Fino all’irrompere sulla scena mondiale dei movimenti no-global, la deriva formalista della decostruzione nordamericana (e poi di riflesso anche europea) aveva prodotto una critica letteraria che usava il tema del gioco metaletterario come uno sfollagente. Il classico caso del testo nel testo, o della storia nella storia, venivano adoperati per bandire qualsiasi tentativo di esplicitazione di istanze storico-sociali. La mise en abîme, lo sprofondamento dei rimandi testuali, diventava un gioco di specchi senza profondità che isolava ermeticamente il testo letterario dal mondo.

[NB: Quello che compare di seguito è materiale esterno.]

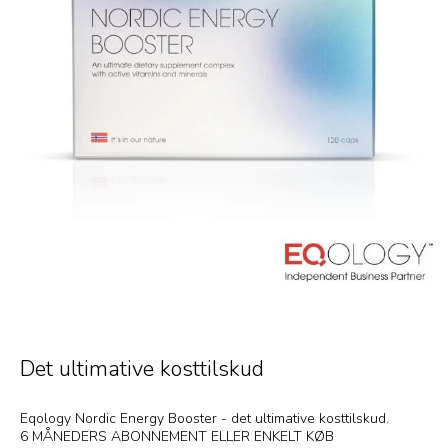
Det ultimative kosttilskud
Eqology Nordic Energy Booster - det ultimative kosttilskud.
6 MÅNEDERS ABONNEMENT ELLER ENKELT KØB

La scommessa di Attraverso i confini Lettura, storia ed esperienza estetica in Stendhal e Flaubert, Mimesis, pp. 111, euro 12,00) di Pier Paolo Ascari è rendere giustizia, invece, alla materialità della dimensione auto-riflessiva del testo narrativo. Una produttività estetica che investe proprio le realtà storico-sociali e il nesso tra scrittore ed esperienza di vita. Attraverso una prosa ariosa ed elegante, Ascari va al cuore del problema sviluppando un’analisi della funzione del libro in due grandi romanzieri come Stendhal e Flaubert.
Nella prima parte, dedicata a Stendhal, Ascari esamina un’opera di formazione come il Journal per arrivare poi a romanzi classici come Il rosso e il nero e La certosa di Parma. E ricostruisce, dunque, il conflitto perenne dell’autore contro la logica «pattizia e assicurativa» del riflusso post-rivoluzionario che sfocia nella «scoperta della sostanza narrativa e impura di ogni esperienza». Ascari rintraccia anche i limiti di tale soluzione: l’ossessione per la tenzone amorosa che riduce la donna al ruolo di una continua conquista, e fornisce quindi il carburante per il continuo conflitto esistenziale stendhaliano.

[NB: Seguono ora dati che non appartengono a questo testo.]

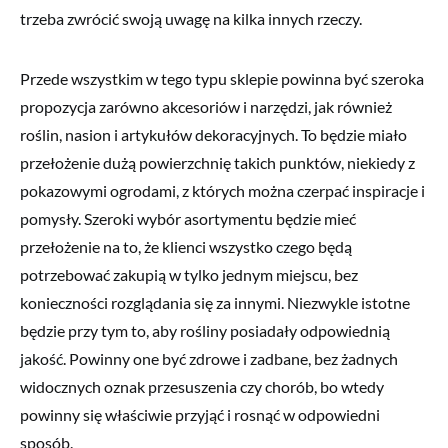
trzeba zwrócić swoją uwagę na kilka innych rzeczy.
Przede wszystkim w tego typu sklepie powinna być szeroka
propozycja zarówno akcesoriów i narzędzi, jak również
roślin, nasion i artykułów dekoracyjnych. To będzie miało
przełożenie dużą powierzchnię takich punktów, niekiedy z
pokazowymi ogrodami, z których można czerpać inspiracje i
pomysły. Szeroki wybór asortymentu będzie mieć
przełożenie na to, że klienci wszystko czego będą
potrzebować zakupią w tylko jednym miejscu, bez
konieczności rozglądania się za innymi. Niezwykle istotne
będzie przy tym to, aby rośliny posiadały odpowiednią
jakość. Powinny one być zdrowe i zadbane, bez żadnych
widocznych oznak przesuszenia czy chorób, bo wtedy
powinny się właściwie przyjąć i rosnąć w odpowiedni
sposób.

Nella parte dedicata a Flaubert, Ascari prende in considerazione, tra le altre opere, Madame Bovary, L’educazione sentimentale e La tentazione di Sant’Antonio. Le caratteristiche salienti della poetica flaubertiana, la purezza dello stile, la forza ontologica della scrittura che supera l’investimento soggettivo dell’autore, vengono riportati all’inquietante realtà dell’altro grande evento storico del tempo: la comune parigina del 1871.

L’antipatia dell’autore francese per la comune è cosa risaputa, ma come segnala Ascari, la forma politica dell’estetica di Flaubert produce una demistificazione dell’universo borghese che presagisce proprio il trauma della lotta di classe. Il testo letterario non è mai a tenuta stagna. Anzi, la forza ontologica della scrittura stessa pare trovare un correlato (mai tematizzato, certo) nell’altra insopprimibile forza (altrettanto impersonale) della lotta di classe. E così come sotto il più formalista dei testi si agita sempre lo spettro della realtà, alla fine del secolo scorso nei campus americani, a margine dell’ennesimo seminario sull’autotelismo della poesia, si alzava una mano dal fondo della classe o si udiva un rumore fuori della finestra: era il clamore del popolo di Seattle.